OUR LADY PEACE HAS SOLD OUT!!!
(not meant in that “they’ve gotten too commercial sort of way…)

keep in mind, it WAS me who hand wrote the signs…they were half-sheet size, and i put them at eye level to the customers. the one on my window was a bit longer; it said…

OUR LADY PEACE IS
SOLD OUT!!!
THAT’S RIGHT, KIDS
SOLD OUT!!!
YES, WE ARE SERIOUS

and we STILL had customers coming up and asking for tickets. or seeing if we would release unclaimed (but already paid for) will call. or just sell ’em one “so my kids can go in and see the show…”. the last guy even added (in front of his teenage kids, no less) “if you won’t float me two to get them in, what does that teach them about this world?”

do you guys remember the “don’t be melodramatic rule” from yesterday? i fired back at him (in front of his kids), “it teaches them the value of planning ahead and not waiting till the last minute so they don’t have to embarrass themselves begging for something that ISN’T gonna happen…”

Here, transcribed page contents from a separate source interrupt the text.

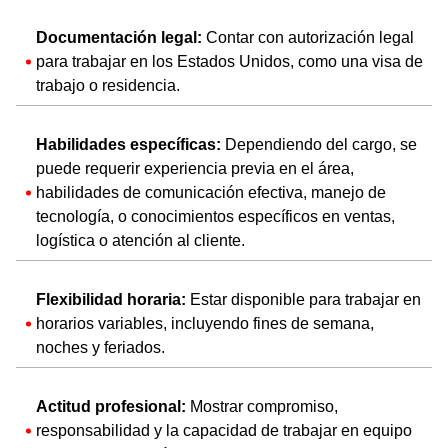
Documentación legal:
Contar con autorización legal
para trabajar en los Estados Unidos, como una visa de
trabajo o residencia.
Habilidades específicas:
Dependiendo del cargo, se
puede requerir experiencia previa en el área,
habilidades de comunicación efectiva, manejo de
tecnología, o conocimientos específicos en ventas,
logística o atención al cliente.
Flexibilidad horaria:
Estar disponible para trabajar en
horarios variables, incluyendo fines de semana,
noches y feriados.
Actitud profesional:
Mostrar compromiso,
responsabilidad y la capacidad de trabajar en equipo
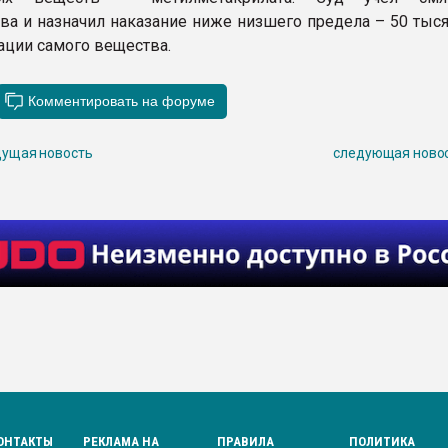
тва и назначил наказание ниже низшего предела – 50 тыс
ации самого вещества.
ущая новость
следующая ново
ОНТАКТЫ
РЕКЛАМА НА
ПРАВИЛА
ПОЛИТИКА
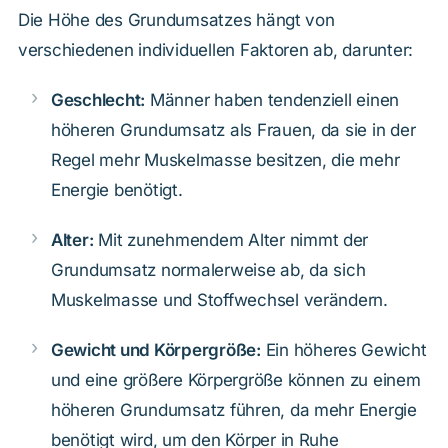
Die Höhe des Grundumsatzes hängt von
verschiedenen individuellen Faktoren ab, darunter:
Geschlecht:
Männer haben tendenziell einen
höheren Grundumsatz als Frauen, da sie in der
Regel mehr Muskelmasse besitzen, die mehr
Energie benötigt.
Alter:
Mit zunehmendem Alter nimmt der
Grundumsatz normalerweise ab, da sich
Muskelmasse und Stoffwechsel verändern.
Gewicht und Körpergröße:
Ein höheres Gewicht
und eine größere Körpergröße können zu einem
höheren Grundumsatz führen, da mehr Energie
benötigt wird, um den Körper in Ruhe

(understand the two quotes from this yutz i put on here are just bits of a five minute diatribe of his i had to sit through, all done in the name of making ME look like the asshole because i have this inability to “hook up” a perfect stranger who happens to NOT be female and cute, two exceptions to the “stranger hook up” scenario…so, FUCK him)

and at a hippy show, it’s a whole different world. these are kids that have been taught that money (which most of their parents make sure they have PLENTY of, despite their appearance) is not the only commodity in this world. they also feel they can trade affection (note: NOT sex), hand-made crafts, food, weed (okay that last one MIGHT just work if it’s good, not shake, not filled with stems and seeds…aw, you know the rules) in order to get into a sold out show; or in the case of tonight’s gig, buy a ticket.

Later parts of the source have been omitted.